Design and Optimization of a Five-Phase Reverse-Salient Fault-Tolerant Permanent Magnet Motor for Electric Vehicles

Owing to the merits of good fault-tolerant capacity, wide-speed range, and good sensorless operation capacity, a five-phase reverse-salient fault-tolerant permanent magnet (FPRSFT-PM) motor with the inductance characteristics of L_d > L_q is very suitable for the electric vehicle (EV) applications. However, due to the different effects of motor parameters caused by the realization of multiobjective performances such as good flux-weakening (FW) capacity and obvious reverse-salient characteristic, there are constraints in the process of realizing multiobjective performances, which cause serious interference to the design process of the FPRSFT-PM motor. Also, in the existing study, the design guidance for the FPRSFT-PM motor considering these different constraints is still absent. Hence, this article first develops the design criterion and optimization for the FPRSFT-PM motor considering multiobjective constraints.
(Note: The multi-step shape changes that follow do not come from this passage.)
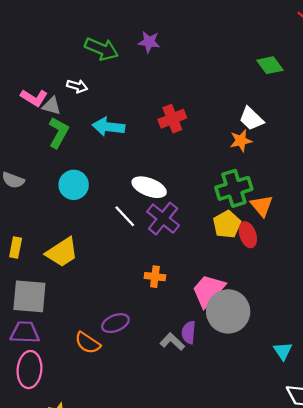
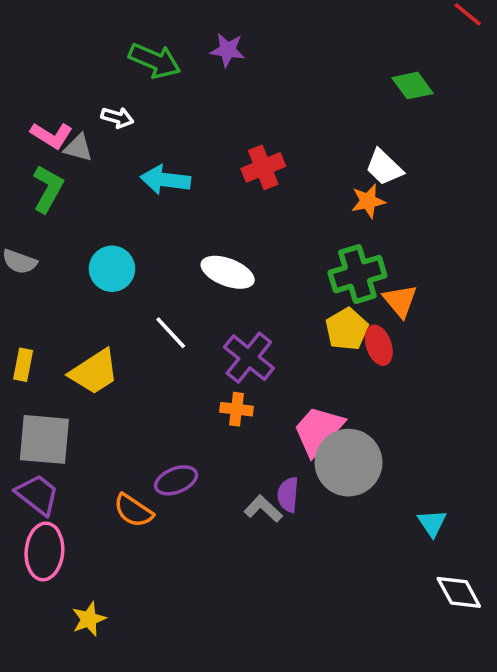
green L-shape: (59, 133) -> (48, 189), moved
white line: (125, 216) -> (171, 333), moved
purple cross: (163, 219) -> (249, 358), moved
purple trapezoid: (25, 332) -> (37, 495), turned 36

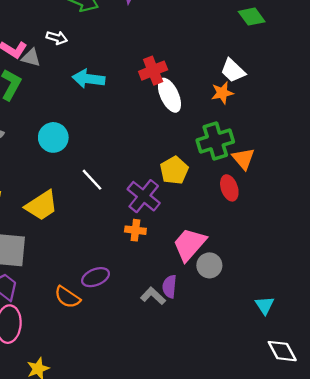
white ellipse: (228, 272) -> (169, 95), moved, turned 44
yellow pentagon: (347, 329) -> (174, 170), moved
gray circle: (349, 463) -> (209, 265), size x0.6

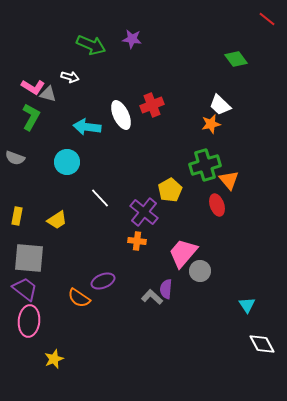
cyan arrow: (88, 79) -> (87, 127), moved
white ellipse: (169, 95) -> (121, 115), moved
yellow trapezoid: (42, 206) -> (57, 220), size x0.7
Furthermore, the FW ratio is innovatively introduced in the multiobjective optimization process to act as a new optimization objective and new objective functions are subtly changed, which can effectively balance the requirements of FW capacity and reverse-salient characteristic. Finally, the constraints between the FW capacity, reverse-salient characteristic, and the reluctance torque are greatly weakened, and all these performances of the FPRSFT-PM motor can meet the design requirements. Through simulation analysis and experimental tests, the rationality and validity of the proposed design criterion and optimization are verified.